PROBLEM REQUIREMENTS:
Every line containing "Helle" should be identified and copied from the data below.

DATA FOR THIS EXERCISE:
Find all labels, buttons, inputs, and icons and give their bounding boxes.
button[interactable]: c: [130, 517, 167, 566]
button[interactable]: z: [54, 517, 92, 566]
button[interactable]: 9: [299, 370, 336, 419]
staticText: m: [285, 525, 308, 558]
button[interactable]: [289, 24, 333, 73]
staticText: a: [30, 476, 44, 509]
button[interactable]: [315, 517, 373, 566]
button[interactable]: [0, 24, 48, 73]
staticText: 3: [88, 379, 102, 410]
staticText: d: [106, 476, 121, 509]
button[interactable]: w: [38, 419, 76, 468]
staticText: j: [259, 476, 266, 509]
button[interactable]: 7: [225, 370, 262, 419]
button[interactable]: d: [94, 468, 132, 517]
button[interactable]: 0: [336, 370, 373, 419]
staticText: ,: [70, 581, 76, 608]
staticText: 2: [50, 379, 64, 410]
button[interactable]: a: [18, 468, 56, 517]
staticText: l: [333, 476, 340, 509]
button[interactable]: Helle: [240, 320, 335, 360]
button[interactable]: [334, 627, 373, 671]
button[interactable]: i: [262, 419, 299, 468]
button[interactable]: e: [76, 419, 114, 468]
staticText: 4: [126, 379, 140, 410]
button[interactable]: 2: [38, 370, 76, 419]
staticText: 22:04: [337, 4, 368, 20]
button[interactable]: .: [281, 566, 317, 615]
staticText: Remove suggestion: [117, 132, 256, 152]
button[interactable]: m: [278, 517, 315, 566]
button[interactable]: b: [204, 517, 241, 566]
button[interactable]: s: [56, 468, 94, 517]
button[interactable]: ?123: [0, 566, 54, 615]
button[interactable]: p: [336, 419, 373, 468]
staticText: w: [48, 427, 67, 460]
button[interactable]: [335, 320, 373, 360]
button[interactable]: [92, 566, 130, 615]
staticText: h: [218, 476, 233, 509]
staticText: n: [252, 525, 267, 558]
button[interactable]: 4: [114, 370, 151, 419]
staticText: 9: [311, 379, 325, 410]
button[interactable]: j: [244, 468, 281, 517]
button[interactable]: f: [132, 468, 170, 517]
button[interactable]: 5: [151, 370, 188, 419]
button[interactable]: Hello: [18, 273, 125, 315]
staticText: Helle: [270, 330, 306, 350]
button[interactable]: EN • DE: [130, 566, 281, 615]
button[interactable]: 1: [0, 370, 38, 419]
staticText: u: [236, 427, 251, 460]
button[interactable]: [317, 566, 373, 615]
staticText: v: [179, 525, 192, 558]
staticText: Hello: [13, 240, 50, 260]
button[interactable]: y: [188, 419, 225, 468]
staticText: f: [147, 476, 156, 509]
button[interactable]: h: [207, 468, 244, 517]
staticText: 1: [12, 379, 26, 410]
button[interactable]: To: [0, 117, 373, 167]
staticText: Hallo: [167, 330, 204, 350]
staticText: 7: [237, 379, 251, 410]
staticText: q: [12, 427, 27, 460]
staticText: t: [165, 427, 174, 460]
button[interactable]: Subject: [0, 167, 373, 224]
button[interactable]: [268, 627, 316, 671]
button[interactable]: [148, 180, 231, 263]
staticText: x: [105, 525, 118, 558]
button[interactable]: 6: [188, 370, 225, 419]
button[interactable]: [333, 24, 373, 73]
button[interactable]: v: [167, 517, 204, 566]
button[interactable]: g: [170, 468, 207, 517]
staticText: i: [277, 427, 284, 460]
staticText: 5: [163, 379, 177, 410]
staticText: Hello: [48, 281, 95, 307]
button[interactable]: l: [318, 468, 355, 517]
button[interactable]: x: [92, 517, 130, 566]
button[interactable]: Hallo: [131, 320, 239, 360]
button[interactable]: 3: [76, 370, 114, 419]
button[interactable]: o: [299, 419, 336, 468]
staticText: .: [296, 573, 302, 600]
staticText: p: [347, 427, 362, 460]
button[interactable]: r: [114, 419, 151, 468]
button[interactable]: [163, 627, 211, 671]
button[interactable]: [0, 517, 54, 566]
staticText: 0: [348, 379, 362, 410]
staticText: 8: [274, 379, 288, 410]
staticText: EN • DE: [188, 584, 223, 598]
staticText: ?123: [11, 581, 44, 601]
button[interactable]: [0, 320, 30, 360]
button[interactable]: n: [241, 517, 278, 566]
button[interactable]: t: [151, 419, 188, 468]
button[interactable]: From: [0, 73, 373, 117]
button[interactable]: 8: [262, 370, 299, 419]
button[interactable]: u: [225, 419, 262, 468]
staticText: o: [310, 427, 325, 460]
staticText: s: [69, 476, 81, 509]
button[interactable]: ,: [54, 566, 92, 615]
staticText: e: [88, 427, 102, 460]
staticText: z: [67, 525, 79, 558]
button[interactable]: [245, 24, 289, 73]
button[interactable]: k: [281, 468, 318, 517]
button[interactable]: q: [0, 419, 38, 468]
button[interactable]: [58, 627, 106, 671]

EXERCISE OUTPUT:
button[interactable]: Helle: [240, 320, 335, 360]
staticText: Helle: [270, 330, 306, 350]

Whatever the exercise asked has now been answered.